The task: Repeat the listing that follows, character for character, minus the pictures.
*** Data to use Section Begins ***
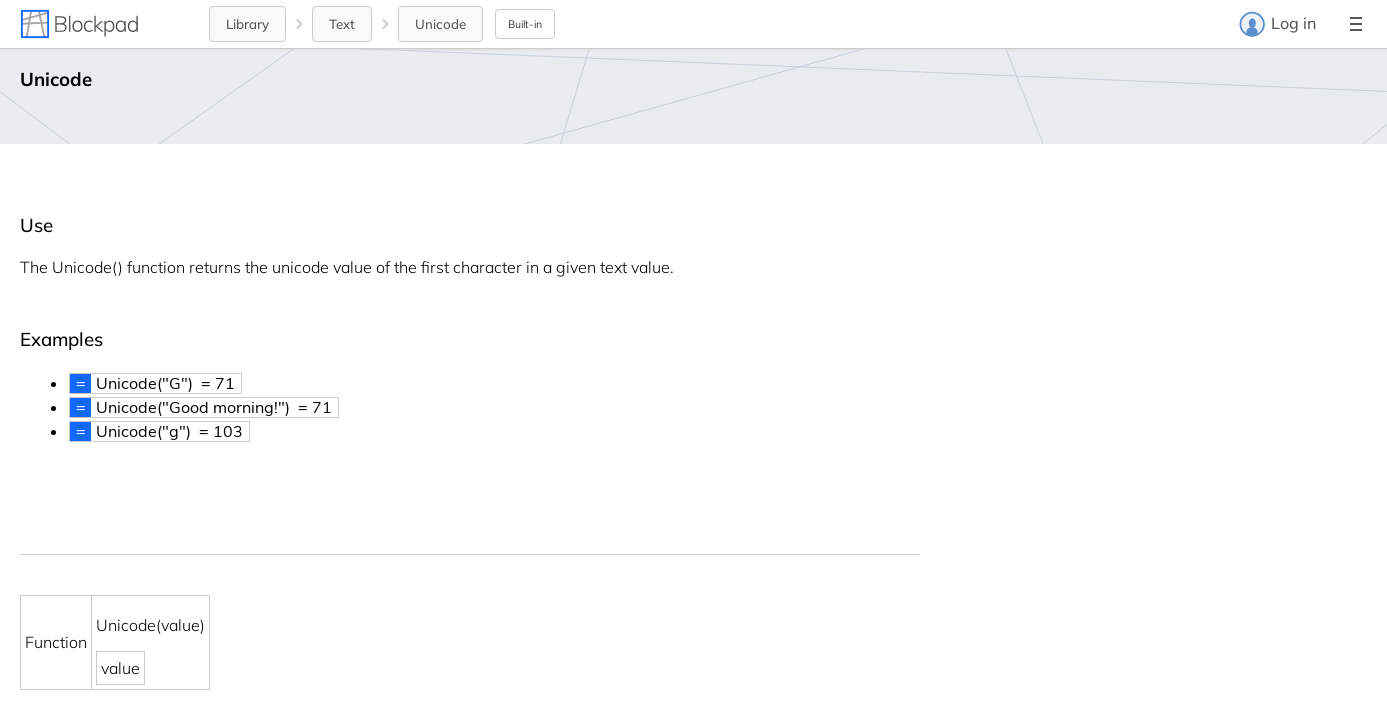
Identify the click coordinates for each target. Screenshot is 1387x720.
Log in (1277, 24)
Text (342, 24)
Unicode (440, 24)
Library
*** Data to use Section Ends ***
Response area:
Identify the click coordinates for each target. Screenshot is 1387x720.
Log in (1277, 24)
Text (342, 24)
Unicode (440, 24)
Library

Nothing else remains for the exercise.